Matrix et la cuillère

Publié le 26 Janvier 2012, 14:46pm

Catégories : #Philo & Cinéma

 










 
La Matrice
Warner Brothers/Village Roadshow Pictures, 1999



























 

 

Il n'y a pas de cuillère[1].




compte rendu par Kelley L. Ross, Ph.D.

 


 

Avertissement
Tout comme un autre bon film de l'année 1999, Le Sixième Sens, La Matrice nous surprend par un revirement au plein cœur de l'action. Quiconque n'ayant pas encore vu le film et désirant être surpris devrait le voir avant de poursuivre la lecture de cet article. La version DVD, avec ses multiples commentaires, un documentaire sur le film, et plein d'autres extraits de production, est chaudement recommandé.

 


 

L'intérêt philosophique principal de La Matrice se trouve dans l'exploitation de la crainte classique de René Descartes: Et si la vie n'était en fait qu'un rêve? Dans ce film, les spéculations philosophiques de salon se transforment en réalités terrifiantes. Mais il y a plus. Si la crainte Cartésienne s'applique à un niveau de réalité, pourquoi ne pas l'appliquer à celui là même qui, pensons-nous, se révèle par la suite comme étant véritablement et ultimement “réel”? Au delà de Descartes on retrouve également dans ce film des échos du platonisme et du bouddhisme.

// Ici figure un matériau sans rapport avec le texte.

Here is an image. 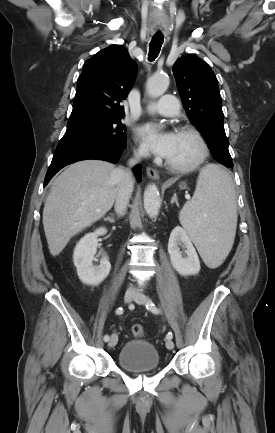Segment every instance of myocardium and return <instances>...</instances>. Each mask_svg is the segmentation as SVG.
<instances>
[{
    "instance_id": "obj_1",
    "label": "myocardium",
    "mask_w": 275,
    "mask_h": 433,
    "mask_svg": "<svg viewBox=\"0 0 275 433\" xmlns=\"http://www.w3.org/2000/svg\"><path fill=\"white\" fill-rule=\"evenodd\" d=\"M177 133L188 134V135L193 136L198 141V143L200 145V156L194 163L187 165V166L175 165L168 160H165V165L168 169H170L173 172H177V173H181V174L192 173V172L196 171L197 169H199L204 164L206 159L208 158L209 152H210L209 144H208L205 136L198 129H196L194 127H191V126L180 127L177 130Z\"/></svg>"
}]
</instances>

La Matrice est un classique de la science fiction, l'un des géants du Box Office en 1999, un film puissant et dérangeant à plusieurs niveaux. Mis à part les révélations hallucinantes sur la nature de la réalité, le niveau de violence est significatif, et peut paraître gratuit pour certains, en particulier lorsque la fusillade du “lobby” rappelle aux spectateurs l'horrible fusillade de L'école secondaire Columbine. Mais la violence y est irréelle et relativement propre. Il n'y a rien qui ressemble aucarnage du vrai film d'un massacre dans une école secondaire, Carrie (1976); ni au genre de fusillade climatique du film Le Corbeau (1994), mais La Matrice est définitivement dans la même catégorie esthétique – et c'était le but, avec le plus grand nombre de chutes de cartouches au ralenti depuis Rambo (1985)[2][voir note]. La plupart de l'action, cependant, ne se déroule avec l'utilisation d'armes, mais avec des démonstrations sophistiquées d'arts martiaux, pour lesquelles les acteurs eux-mêmes se sont exercés de manière intensive avec des professionnels des films chinois d'arts martiaux. Ceci devient d'ailleurs une tendance, George Lucas voulait aussi se départir de cascadeurs et utiliser les acteurs eux-mêmes pour faire les séquences de combat dans La Menace Phantôme. Bien que pour d'autres raisons, La Matrice apporte un plus grand intérêt sur le plan philosophique, on ne peut nier le fait que ce soit à la fois un film de science-fiction et d'arts martiaux et que la grande part de son attrait émotif et esthétique vient de sa violence. La scéne initiale du film est explosive, avec “Trinité,” jouée par Carrie-Anne Moss, courant sur les murs, assomant 5 policiers avec pour seule arme ses mains et ses pieds (en moins de vingt secondes), et bondissant d'un immeuble à l'autre comme Superman (ou Supergirl), établi l'atmosphère électrique des éléments athlétiques de toute l'aventure. Le fait qu'elle semble disparaître, tel un souffle, ajoute aussi au mystère.

 

Keanu Reeves, jouant le rôle de “Thomas Anderson” ou le pirate informatique “ Néo ”, le “ Messie ”, bien que chargé d'images chrétiens, et également appelé “Jésus Christ” par un autre des personnages, joue à nouveau le rôle d'un Bouddha – tel que dans le film Le petit Bouddha (1994). Le Bouddha est celui qui se réveille comme l'expérimente littéralement Néo, en découvrant qu'il a été un prisonnier comateux, gardé dans une cuve, toute sa vie, avec le monde dans lequel il croyait vivre, dans lequel il avait un travail ennuyeux de programmeur informatique, un monde projeté dans son esprit, comme de la réalité virtuelle sur ordinateur, simulé par une sonde directement implantée dans son cerveau. Il est rescapé par un personnage qui est qualifié par les autorités internationales comme étant un terroriste, “Morpheus,” joué par Laurence Fishburne. Débranché et chassé de sa cuve, Néo est pris par Morpheus et ses associés dans un vaisseau voyageant à travers de profonds tunnels sous la surface d'une terre désolée et pratiquement sans vie – maintenant contrôlée par des intelligences artificielles qui cultives les humains principalement comme source d'énergie, les gardant dociles dans un monde de la réalité virtuelle, c'est-à-dire la “Matrice,” qui est projeté dans leur cerveau.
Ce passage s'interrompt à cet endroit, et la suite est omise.